PDA

View Full Version : Business Problem - replace a table



kettle_anonymous
04-14-2006, 10:22 AM
Hey all,
Here is a business problem.


A 'main' database contains all the records for MYTABLE.
A 'cache' database, that renames some fields and modifies some of the content of the fields from the 'main' database to be appropriate for a particular application.



The 'cache' version of MYTABLE needs to be relatively high-availability, I can't have it disappear for very long at all.



The problem - the 'cache' version is just that, a cache, and needs to be duplicated (not updated, duplicated to remove records as well) from the main -- including the minor modifications of the content of some fields.



How can you solve this with kettle/spoon transformation design?



Thanks,
-D

MattCasters
04-14-2006, 10:54 AM
Hi D,

First let me say that Kettle is not a replication tool.

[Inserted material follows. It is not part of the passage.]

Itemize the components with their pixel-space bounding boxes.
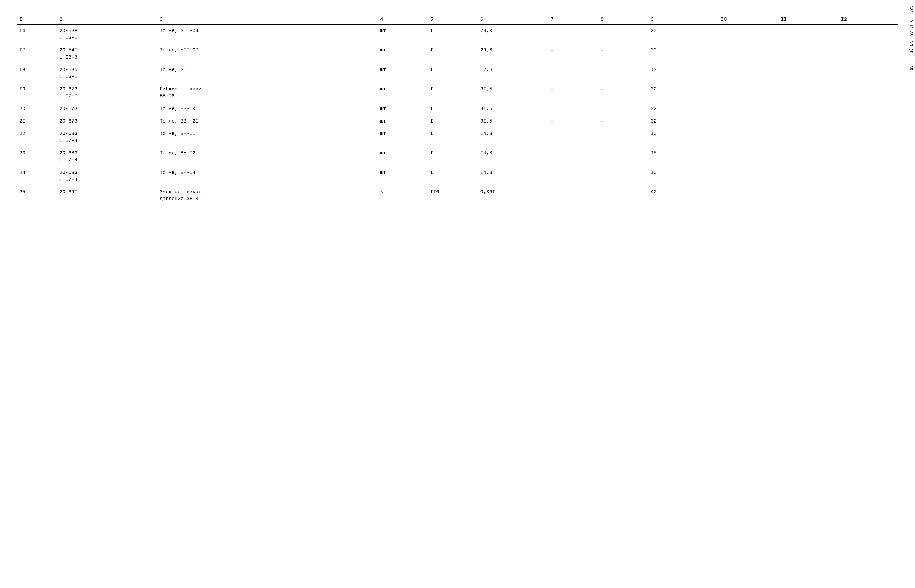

I guess there are more specialized replication tools on the market that handle this kind of problem better and easier. (although they might be somewhat more expensive ;-))
(Kettle is a data integration tool hence the name-change to Pentaho Data Integration)

But... especially for this purpose the latest dev snapshot does contain a Delete step that allows you to replicate data for a table T as follows:

1) Extract information into table T_NEW
2) Keep table extraction from previous generation (prev day for example) in T_OLD
3) Put both data through the Merge step with T_OLD as reference: this will flag the records as: new, deleted, modified or identical.
4) Filter the rows and send the deleted rows to the Delete step and the other to a Insert/Update step, both agains table T
5) Truncate table T_OLD, copy the data from T_NEW to T_OLD and truncate table T_NEW. (Use a job for that: only do this last step when the previous ran OK)

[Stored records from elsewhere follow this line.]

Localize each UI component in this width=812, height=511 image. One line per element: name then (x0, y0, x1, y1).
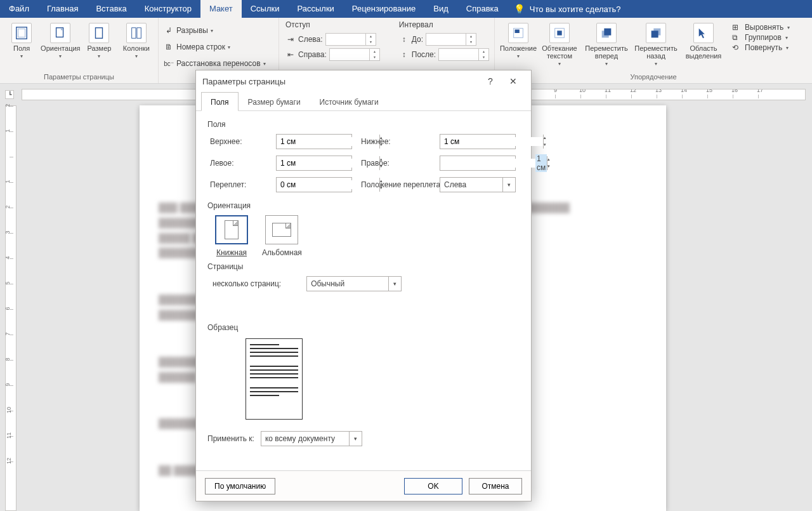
default-button[interactable]: По умолчанию (205, 478, 275, 494)
apply-to-select[interactable]: ко всему документу▾ (261, 431, 362, 446)
gutter-pos-label: Положение переплета: (361, 180, 431, 189)
margins-button[interactable]: Поля▾ (5, 20, 38, 59)
group-button[interactable]: ⧉Группиров ▾ (732, 33, 790, 42)
indent-label: Отступ (285, 20, 380, 29)
bottom-margin-label: Нижнее: (361, 137, 431, 146)
columns-button[interactable]: Колонки▾ (120, 20, 153, 59)
dialog-tab-margins[interactable]: Поля (201, 92, 239, 111)
group-page-setup-label: Параметры страницы (5, 73, 153, 82)
group-arrange-label: Упорядочение (500, 73, 807, 82)
tab-review[interactable]: Рецензирование (343, 0, 424, 18)
ok-button[interactable]: OK (404, 478, 462, 494)
preview-section-label: Образец (207, 323, 520, 332)
orientation-section-label: Ориентация (207, 201, 520, 210)
pages-section-label: Страницы (207, 262, 520, 271)
close-button[interactable]: ✕ (502, 70, 525, 92)
lightbulb-icon: 💡 (514, 4, 525, 14)
svg-rect-13 (652, 30, 658, 37)
svg-rect-9 (557, 30, 561, 35)
tab-file[interactable]: Файл (0, 0, 38, 18)
svg-rect-5 (137, 28, 141, 39)
tab-mailings[interactable]: Рассылки (288, 0, 343, 18)
svg-rect-4 (131, 28, 135, 39)
cancel-button[interactable]: Отмена (469, 478, 522, 494)
dialog-tab-paper[interactable]: Размер бумаги (239, 92, 310, 110)
orientation-portrait[interactable]: Книжная (215, 215, 248, 257)
bring-forward-button[interactable]: Переместить вперед▾ (582, 20, 631, 67)
orientation-landscape[interactable]: Альбомная (262, 215, 302, 257)
left-margin-label: Левое: (210, 159, 267, 168)
align-button[interactable]: ⊞Выровнять ▾ (732, 23, 790, 32)
tab-home[interactable]: Главная (38, 0, 87, 18)
breaks-button[interactable]: ↲Разрывы ▾ (164, 24, 273, 37)
wrap-text-button[interactable]: Обтекание текстом▾ (538, 20, 581, 67)
bottom-margin-input[interactable]: ▴▾ (440, 134, 516, 149)
vertical-ruler[interactable]: 2 1 1 2 3 4 5 6 7 8 9 10 11 12 (5, 105, 16, 511)
top-margin-label: Верхнее: (210, 137, 267, 146)
tab-insert[interactable]: Вставка (87, 0, 135, 18)
tab-view[interactable]: Вид (424, 0, 457, 18)
multi-pages-select[interactable]: Обычный▾ (306, 276, 402, 291)
orientation-button[interactable]: Ориентация▾ (42, 20, 79, 59)
apply-to-label: Применить к: (207, 434, 254, 443)
spacing-after-input[interactable]: ▴▾ (438, 48, 489, 61)
tell-me-label: Что вы хотите сделать? (530, 4, 621, 14)
spacing-before-label: До: (412, 35, 423, 44)
spacing-label: Интервал (399, 20, 489, 29)
position-button[interactable]: Положение▾ (500, 20, 537, 59)
dialog-tab-source[interactable]: Источник бумаги (310, 92, 388, 110)
gutter-input[interactable]: ▴▾ (276, 177, 352, 192)
spacing-after-label: После: (412, 50, 436, 59)
hyphenation-button[interactable]: bc⁻Расстановка переносов ▾ (164, 57, 273, 70)
indent-right-input[interactable]: ▴▾ (329, 48, 380, 61)
multi-pages-label: несколько страниц: (213, 279, 281, 288)
tab-layout[interactable]: Макет (200, 0, 242, 18)
tell-me[interactable]: 💡 Что вы хотите сделать? (508, 0, 627, 18)
line-numbers-button[interactable]: 🗎Номера строк ▾ (164, 41, 273, 53)
page-setup-dialog: Параметры страницы ? ✕ Поля Размер бумаг… (195, 70, 532, 501)
selection-pane-button[interactable]: Область выделения (681, 20, 726, 60)
indent-left-label: Слева: (298, 35, 323, 44)
rotate-button[interactable]: ⟲Повернуть ▾ (732, 43, 790, 52)
left-margin-input[interactable]: ▴▾ (276, 156, 352, 171)
right-margin-input[interactable]: 1 см▴▾ (440, 156, 516, 171)
svg-rect-7 (515, 30, 520, 34)
spacing-before-input[interactable]: ▴▾ (426, 33, 476, 46)
tab-references[interactable]: Ссылки (242, 0, 289, 18)
preview-page-icon (246, 338, 303, 420)
svg-rect-1 (18, 29, 25, 37)
right-margin-label: Правое: (361, 159, 431, 168)
svg-rect-11 (604, 29, 611, 36)
ribbon-tabs: Файл Главная Вставка Конструктор Макет С… (0, 0, 812, 18)
tab-help[interactable]: Справка (457, 0, 508, 18)
dialog-title: Параметры страницы (202, 77, 285, 86)
size-button[interactable]: Размер▾ (82, 20, 115, 59)
svg-rect-3 (96, 28, 103, 39)
margins-section-label: Поля (207, 120, 520, 129)
gutter-label: Переплет: (210, 180, 267, 189)
top-margin-input[interactable]: ▴▾ (276, 134, 352, 149)
indent-left-input[interactable]: ▴▾ (325, 33, 376, 46)
indent-right-label: Справа: (298, 50, 327, 59)
gutter-pos-select[interactable]: Слева▾ (440, 177, 516, 192)
tab-design[interactable]: Конструктор (136, 0, 200, 18)
tab-selector[interactable]: ┗ (5, 90, 14, 99)
send-backward-button[interactable]: Переместить назад▾ (632, 20, 680, 67)
help-button[interactable]: ? (479, 70, 502, 92)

There you have your replication. Never tested it though. Someone promised me he would write a paper on it, but if anyone else could post the results here, I would be delighted.
The interesting part of it is that this system should be able to keep data in sync between any 2 different database types. :-)
The bad part is that it takes up a lot of resources as we can't use timestamps in the source table to detect deleted records. (because the record is gone)

All the best & good luck!

Matt